Wednesday, April 22, 2015

From Lightning to Liquid Gold

I will be giving three presentations at the annual conference of the International Association for the Study of Dreams in Virginia Beach next month. One of them will on "Life Changing Dreams," and I will be presenting alongside Robert Waggoner and Rober Hoss.

My own dream was what I've called my "coming to age dream," which I have recounted in several places, most notably in my book, Healing the Fisher King: A Flyfisher's Grail Quest. In fact, it's the central dream around which the whole story revolves. It is:

 I dream I am in my childhood home in Texas with my parents. It is just before dawn, and I invite them to follow me outside onto the driveway so I can reveal to them my life purpose. I lift my arms in the air, and begin to chant a single note. As I do, powerful energy erupts in my body, and at the same time, I see lightning arcing across the sky. Finally, I lower my arms, and the lightning strikes only a short distance away. I repeat this process, all the while standing outside of myself puzzled by this demonstration, and not knowing what it means. Suddenly, I become aware that my parents, in their fear, have hurled a lance into my back. I fall to the ground, knowing that I am dying. I am not afraid, but I'm disappointed that they didn't understand and accept me. They come up and stand over me, looking frightened and worried. I say, "I was really your son. But I am the son of the unborn son, who is still to come." I know that they must eventually deal with him, even though I am dying.


As one might imagine, this dream played out over the course of many years, in which I struggled in my own zeal to bring spirit into this world, but sometimes in a way that was premature and insensitive to the forces in myself and in my relationships that were disinclined to support such efforts. To put it mildly! Overcoming one's own resistance to higher power, and becoming more humble in one's methods, has been a lifelong quest. (I can still be quite pushy.) I have compared my own journey to that of Parcifal, who, in his unconsciousness brutishness, initially failed in his quest to find the Grail, and then returned later in life as a mature and chastened man and fulfilled the requirements of the quest.


The lucid dream below (in the posting "Who is she, anyway?") intimates the solution that Parcifal finally discovered; that is, coming into right relationship with the feminine spirit, who then offers to "accompany" the self into world, thus fulfilling the incarnation of the whole person. Parsifal committed all sorts of offenses against the feminine and, as a consequence, did not have what it took when he faced the Grail in all of its splensor; that is, he didn't have the presence of heart to offer himself in service to "one it served" -- metaphorically, the Fisher King, or the son of the unborn son. Giving way to the companion in the soul, who is willing to serve rather than to dominate, is a man's ultimate attainment, in my opinion. And it does not come easy. It requires a long struggle, and necessary failures, before the opening of the warrior soul gives way to the attendant feminine companion who finally consents to accompany him in his incarnational quest. 

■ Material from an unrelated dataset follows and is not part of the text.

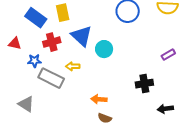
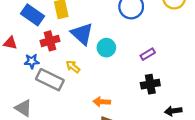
purple rectangle: (168, 55) -> (148, 54), moved
yellow arrow: (73, 66) -> (73, 67), turned 40

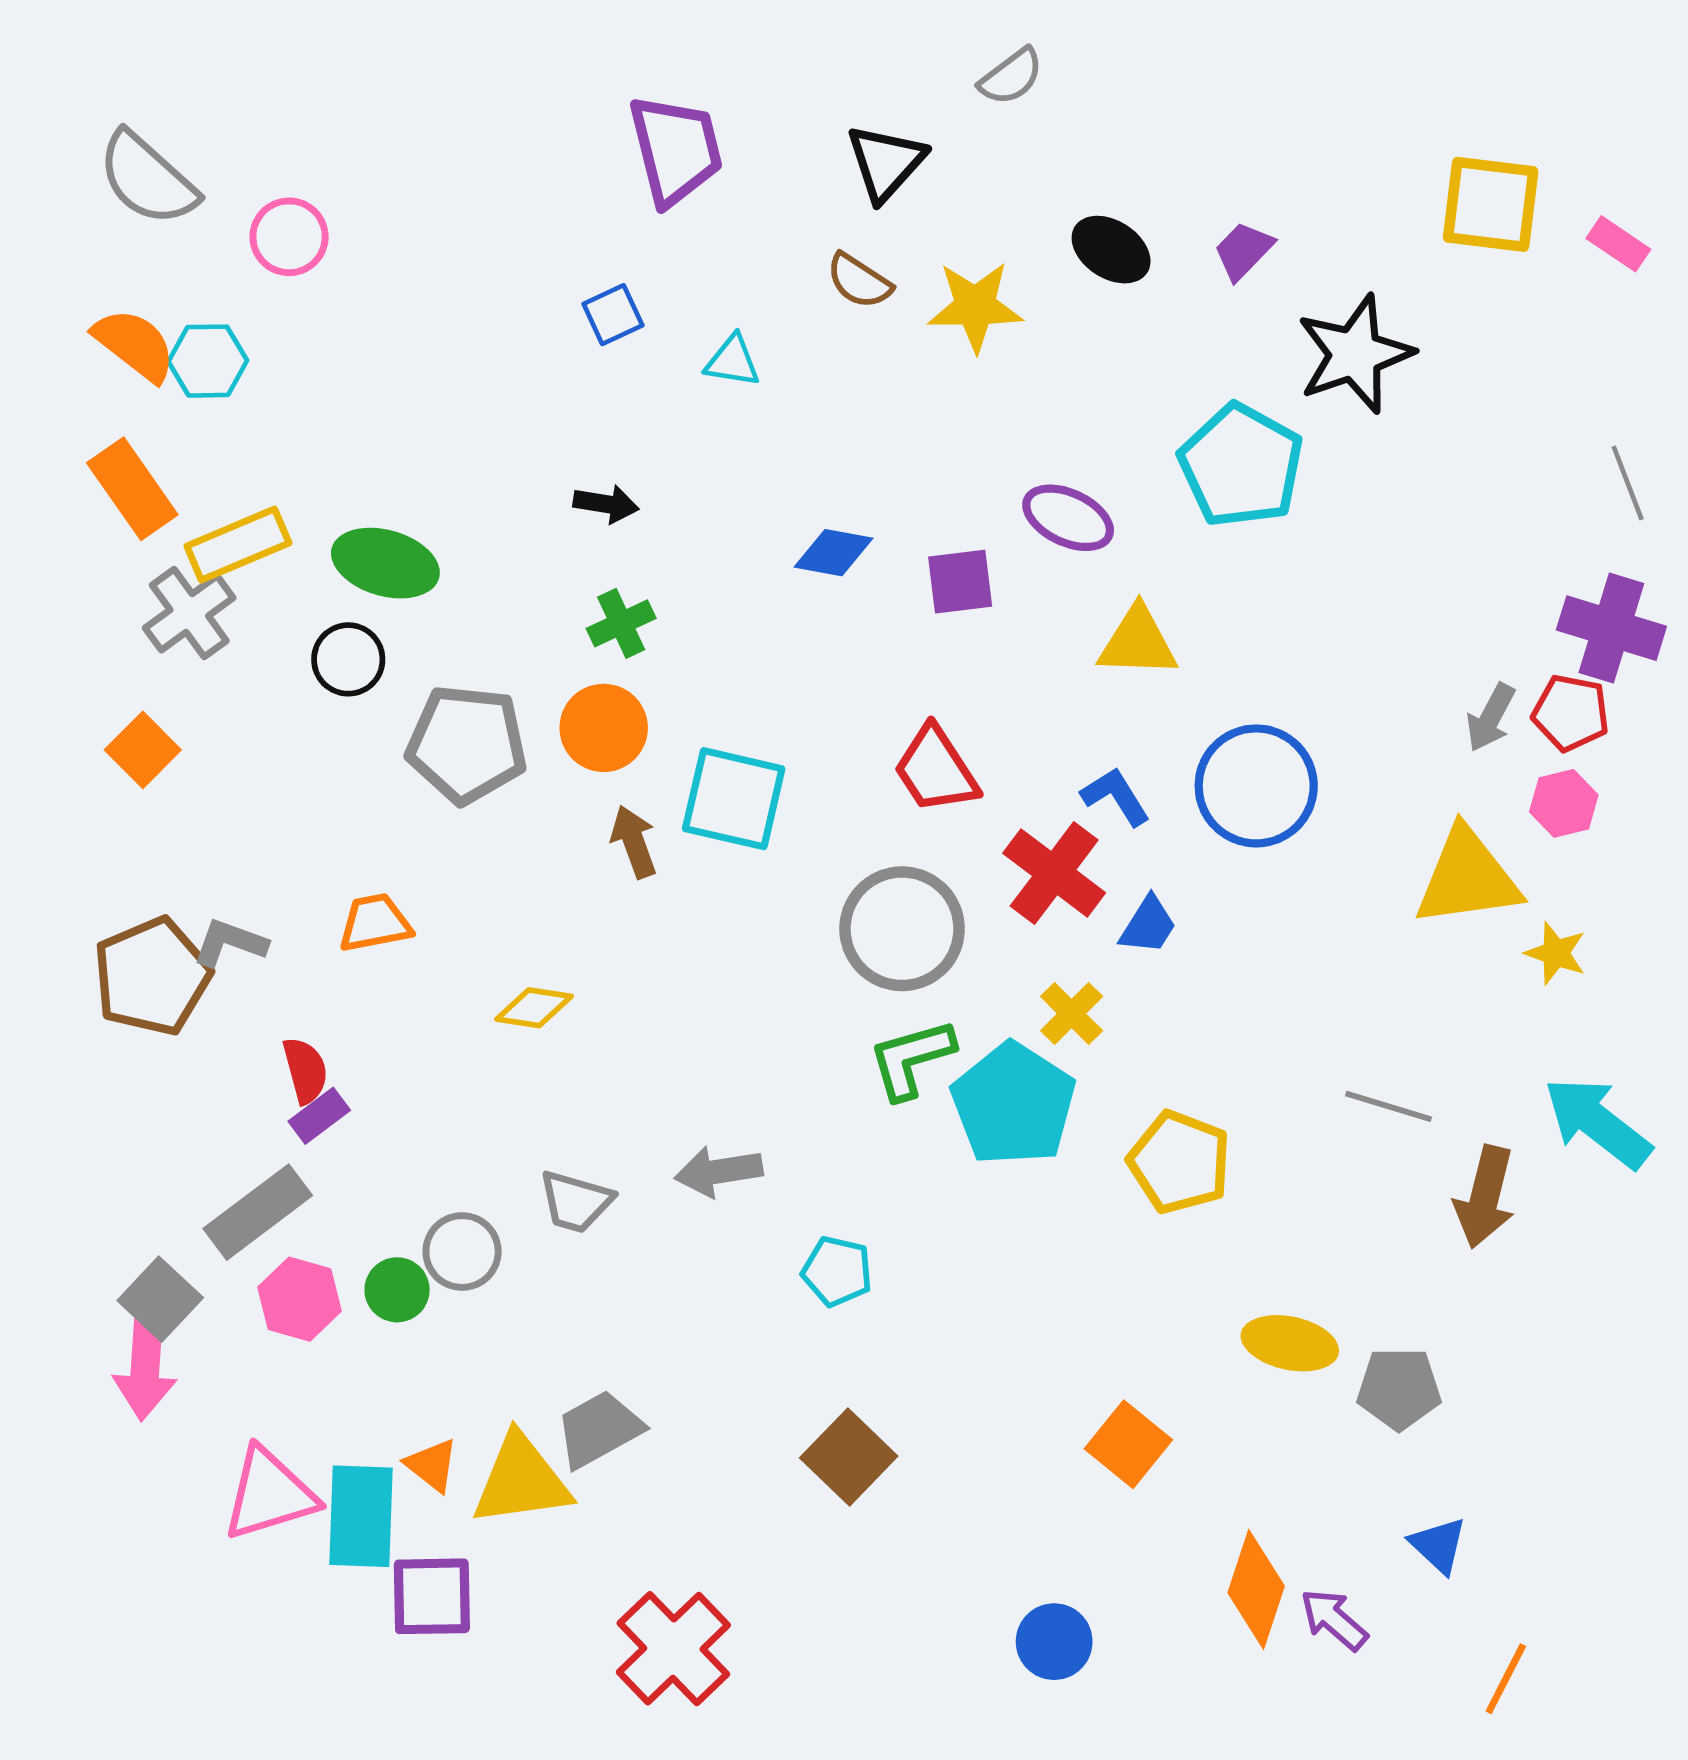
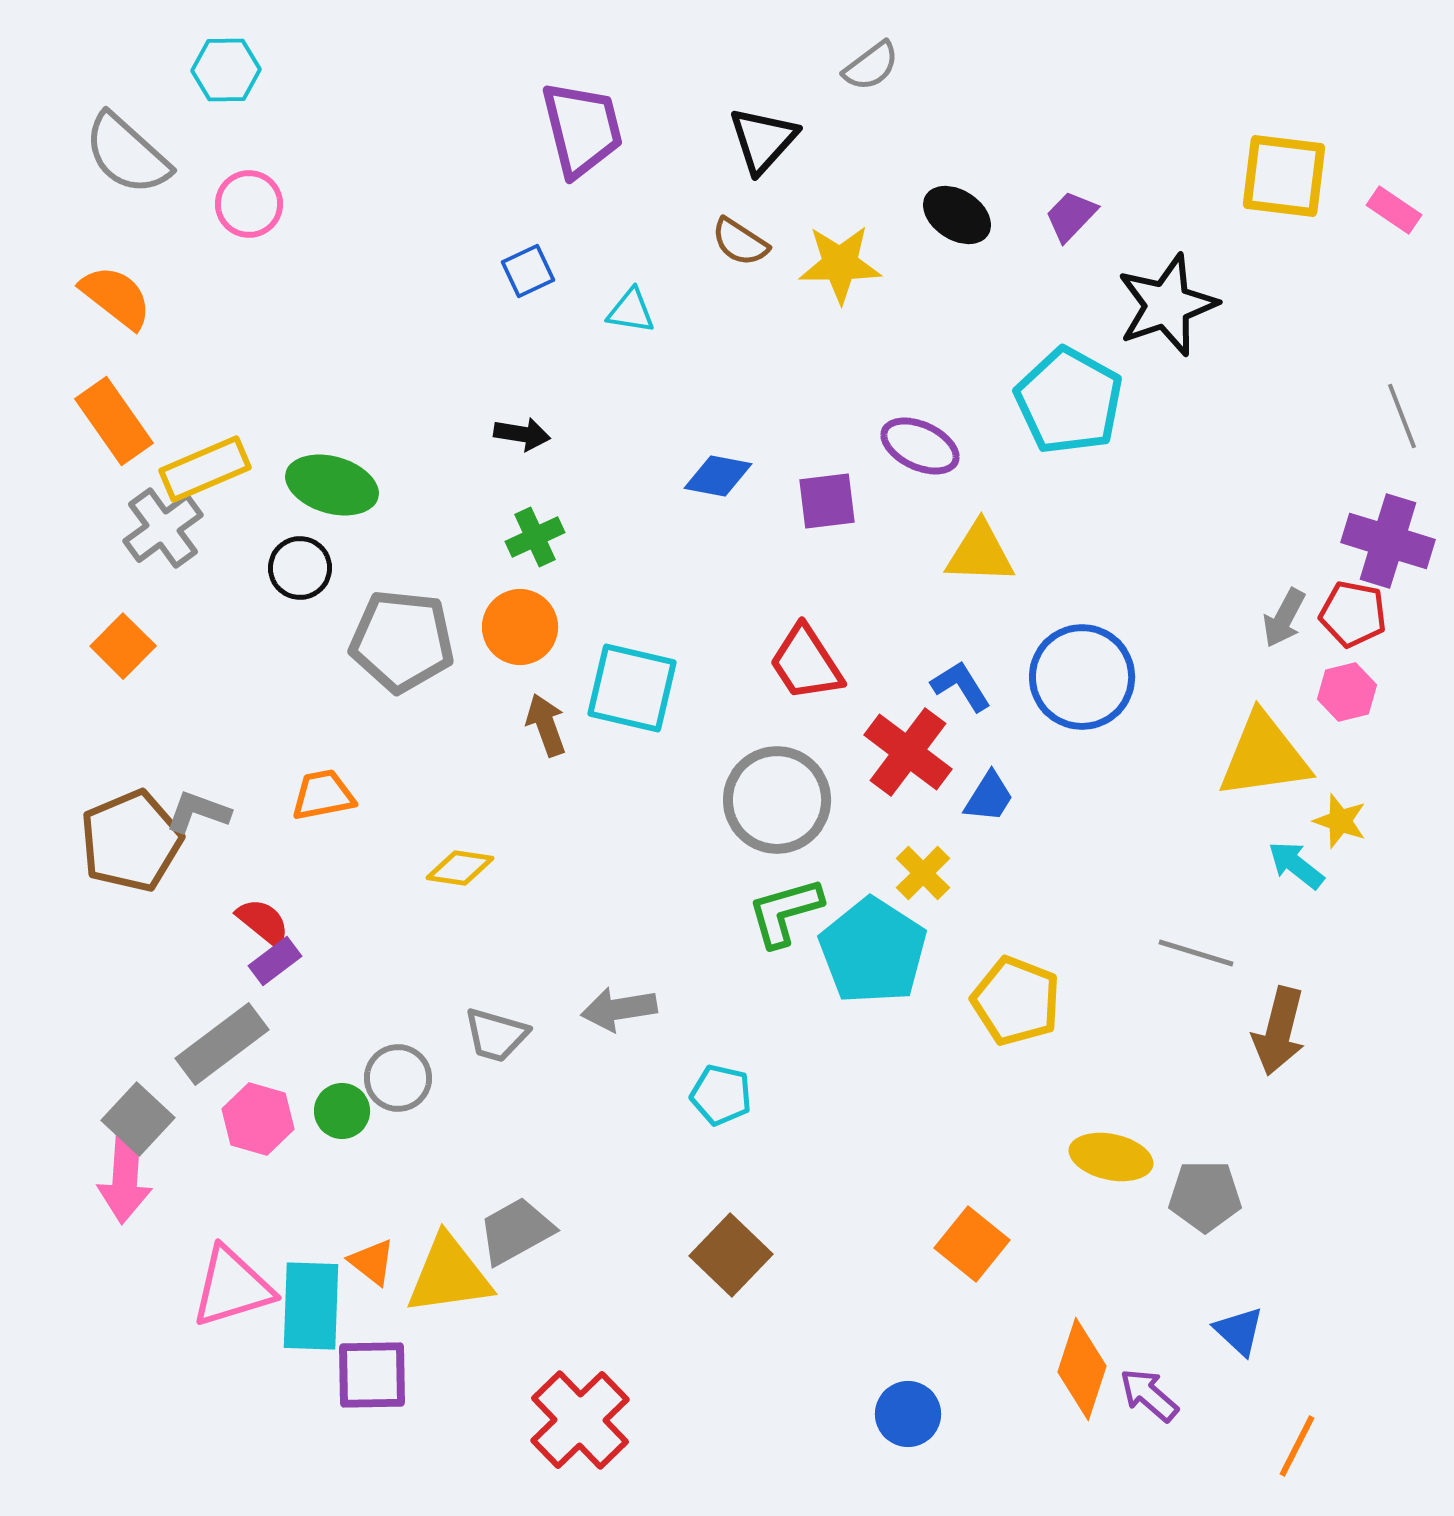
cyan hexagon: (208, 361) -> (226, 70), moved
red semicircle: (305, 1070) -> (263, 922), turned -36
cyan arrow: (1597, 1123) -> (1296, 865), moved, size x0.6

That is what the dream posted below intimates: that the presence of the feminine spirit transforms the male incarnational thrust from a raw, overwhelming and unsustainable effort (lightning) into a glorious manifestation of refined consciousness that renders everything golden that it touches. While the process is perhaps never complete, consummatory experiences such as the one below at least provide glimpses of what Paul Harvey once referred to as, "the other half of the story," and offer encouragement that the long journey toward meaning will finally bear its golden fruit.